_Task statement_:
Down to the last line below, repeat the entries word for word and drop the pictures.

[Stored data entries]

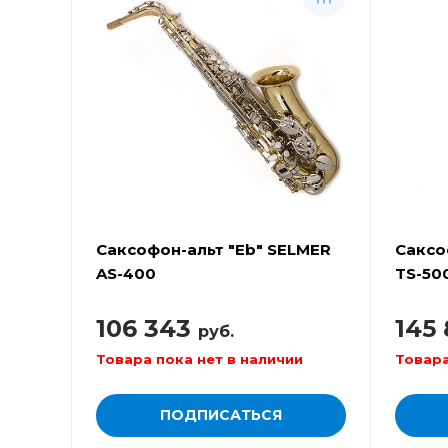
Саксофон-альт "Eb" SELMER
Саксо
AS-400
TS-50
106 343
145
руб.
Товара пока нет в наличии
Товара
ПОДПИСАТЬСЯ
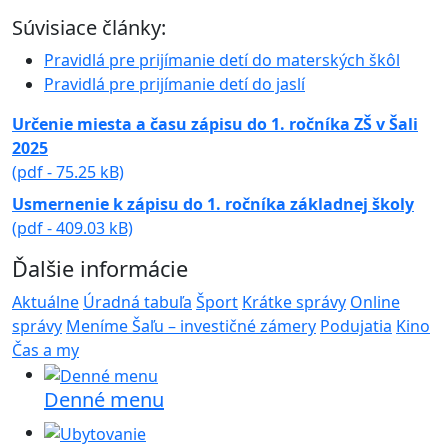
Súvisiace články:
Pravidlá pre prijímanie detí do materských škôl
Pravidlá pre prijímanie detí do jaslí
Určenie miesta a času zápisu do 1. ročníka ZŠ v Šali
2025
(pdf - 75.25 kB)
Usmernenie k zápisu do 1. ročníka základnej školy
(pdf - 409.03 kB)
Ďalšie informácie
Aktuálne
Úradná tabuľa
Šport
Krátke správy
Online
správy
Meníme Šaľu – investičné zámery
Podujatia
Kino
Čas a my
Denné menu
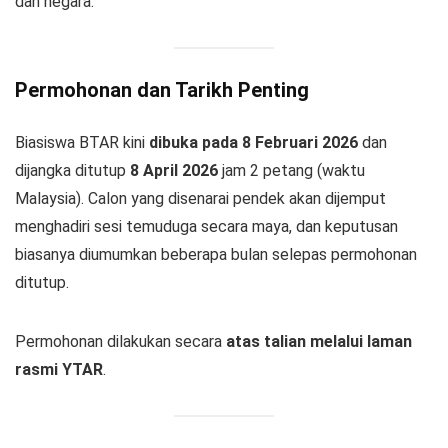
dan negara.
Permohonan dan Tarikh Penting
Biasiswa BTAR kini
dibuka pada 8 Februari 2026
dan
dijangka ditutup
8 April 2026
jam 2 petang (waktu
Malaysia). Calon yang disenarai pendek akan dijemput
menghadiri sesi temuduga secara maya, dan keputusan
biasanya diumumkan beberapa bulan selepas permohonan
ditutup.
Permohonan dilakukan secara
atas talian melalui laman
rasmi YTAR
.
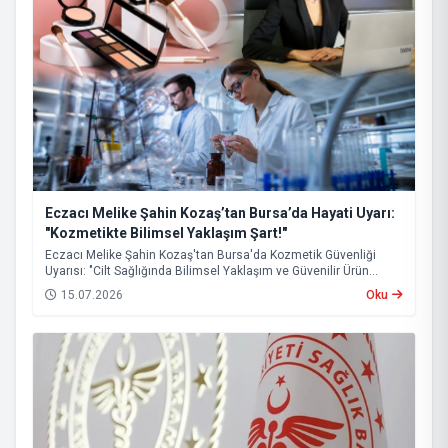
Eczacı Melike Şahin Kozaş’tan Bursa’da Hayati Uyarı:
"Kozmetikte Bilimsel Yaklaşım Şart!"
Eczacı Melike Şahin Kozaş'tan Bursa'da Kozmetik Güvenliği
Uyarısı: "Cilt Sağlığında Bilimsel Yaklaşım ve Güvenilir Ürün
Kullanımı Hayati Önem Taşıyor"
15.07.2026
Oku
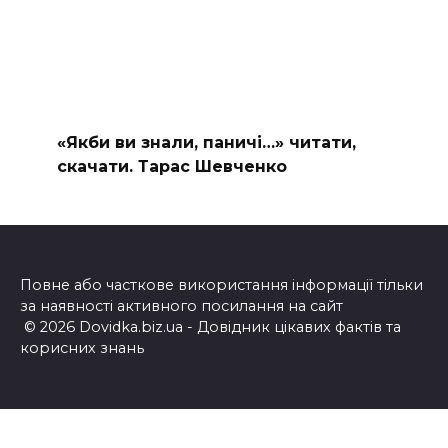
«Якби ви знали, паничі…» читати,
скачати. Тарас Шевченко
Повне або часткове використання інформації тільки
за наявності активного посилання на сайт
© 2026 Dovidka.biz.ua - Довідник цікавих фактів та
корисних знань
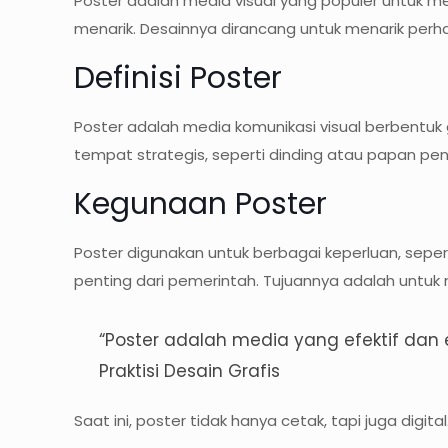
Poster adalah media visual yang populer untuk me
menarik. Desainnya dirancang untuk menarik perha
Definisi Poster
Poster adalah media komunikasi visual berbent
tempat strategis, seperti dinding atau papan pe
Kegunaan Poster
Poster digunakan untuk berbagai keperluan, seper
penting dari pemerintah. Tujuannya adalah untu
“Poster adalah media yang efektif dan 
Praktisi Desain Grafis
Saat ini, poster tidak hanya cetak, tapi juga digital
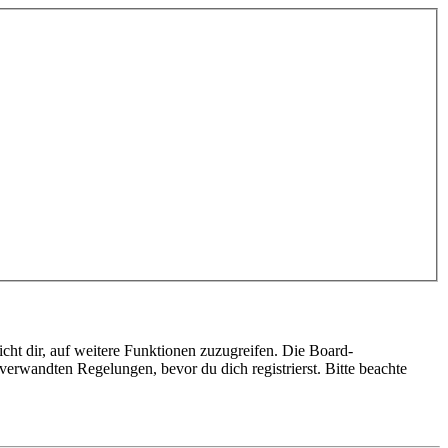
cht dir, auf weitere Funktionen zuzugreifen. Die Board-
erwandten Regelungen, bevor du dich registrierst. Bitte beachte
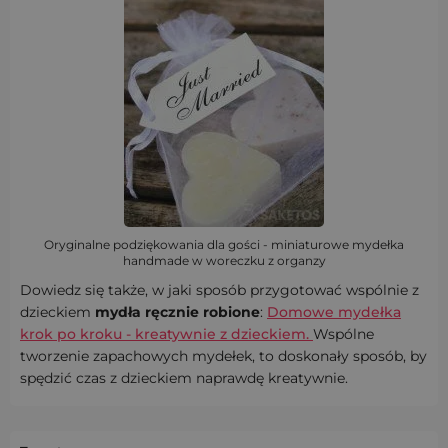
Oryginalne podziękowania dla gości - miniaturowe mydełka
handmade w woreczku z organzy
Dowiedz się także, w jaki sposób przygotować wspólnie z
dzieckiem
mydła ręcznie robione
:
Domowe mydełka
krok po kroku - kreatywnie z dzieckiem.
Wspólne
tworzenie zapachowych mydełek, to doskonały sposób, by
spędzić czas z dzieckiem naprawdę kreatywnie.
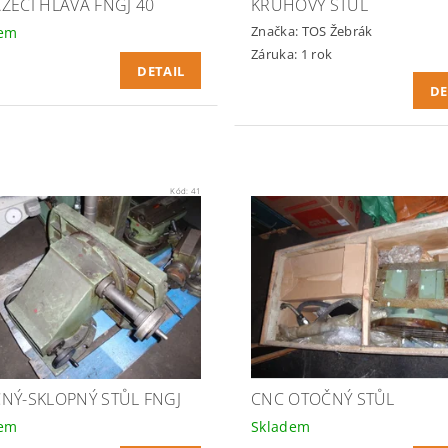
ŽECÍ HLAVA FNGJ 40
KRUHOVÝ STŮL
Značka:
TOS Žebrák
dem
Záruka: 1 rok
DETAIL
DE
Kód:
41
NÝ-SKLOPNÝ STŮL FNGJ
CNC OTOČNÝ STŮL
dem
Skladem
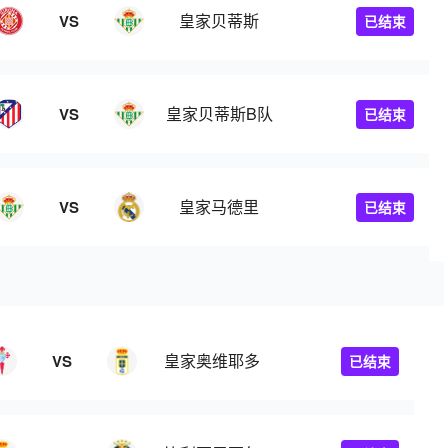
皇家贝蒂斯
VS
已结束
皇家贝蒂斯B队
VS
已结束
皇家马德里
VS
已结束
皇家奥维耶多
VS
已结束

_Answer box_:
Саксофон-альт "Eb" SELMER
Саксо
AS-400
TS-50
106 343
145
руб.
Товара пока нет в наличии
Товара
ПОДПИСАТЬСЯ
Súvisiace články:
Pravidlá pre prijímanie detí do materských škôl
Pravidlá pre prijímanie detí do jaslí
Určenie miesta a času zápisu do 1. ročníka ZŠ v Šali
2025
(pdf - 75.25 kB)
Usmernenie k zápisu do 1. ročníka základnej školy
(pdf - 409.03 kB)
Ďalšie informácie
Aktuálne
Úradná tabuľa
Šport
Krátke správy
Online
správy
Meníme Šaľu – investičné zámery
Podujatia
Kino
Čas a my
Denné menu
dan negara.
Permohonan dan Tarikh Penting
Biasiswa BTAR kini
dibuka pada 8 Februari 2026
dan
dijangka ditutup
8 April 2026
jam 2 petang (waktu
Malaysia). Calon yang disenarai pendek akan dijemput
menghadiri sesi temuduga secara maya, dan keputusan
biasanya diumumkan beberapa bulan selepas permohonan
ditutup.
Permohonan dilakukan secara
atas talian melalui laman
rasmi YTAR
.
Eczacı Melike Şahin Kozaş’tan Bursa’da Hayati Uyarı:
"Kozmetikte Bilimsel Yaklaşım Şart!"
Eczacı Melike Şahin Kozaş'tan Bursa'da Kozmetik Güvenliği
Uyarısı: "Cilt Sağlığında Bilimsel Yaklaşım ve Güvenilir Ürün
Kullanımı Hayati Önem Taşıyor"
15.07.2026
Oku
«Якби ви знали, паничі…» читати,
скачати. Тарас Шевченко
Повне або часткове використання інформації тільки
за наявності активного посилання на сайт
© 2026 Dovidka.biz.ua - Довідник цікавих фактів та
корисних знань
Poster adalah media visual yang populer untuk me
menarik. Desainnya dirancang untuk menarik perha
Definisi Poster
Poster adalah media komunikasi visual berbent
tempat strategis, seperti dinding atau papan pe
Kegunaan Poster
Poster digunakan untuk berbagai keperluan, seper
penting dari pemerintah. Tujuannya adalah untu
“Poster adalah media yang efektif dan 
Praktisi Desain Grafis
Saat ini, poster tidak hanya cetak, tapi juga digital
cht dir, auf weitere Funktionen zuzugreifen. Die Board-
erwandten Regelungen, bevor du dich registrierst. Bitte beachte
Oryginalne podziękowania dla gości - miniaturowe mydełka
handmade w woreczku z organzy
Dowiedz się także, w jaki sposób przygotować wspólnie z
dzieckiem
mydła ręcznie robione
:
Domowe mydełka
krok po kroku - kreatywnie z dzieckiem.
Wspólne
tworzenie zapachowych mydełek, to doskonały sposób, by
spędzić czas z dzieckiem naprawdę kreatywnie.
ŽECÍ HLAVA FNGJ 40
KRUHOVÝ STŮL
Značka:
TOS Žebrák
dem
Záruka: 1 rok
DETAIL
DE
Kód:
41
NÝ-SKLOPNÝ STŮL FNGJ
CNC OTOČNÝ STŮL
dem
Skladem
皇家贝蒂斯
VS
已结束
皇家贝蒂斯B队
VS
已结束
皇家马德里
VS
已结束
皇家奥维耶多
VS
已结束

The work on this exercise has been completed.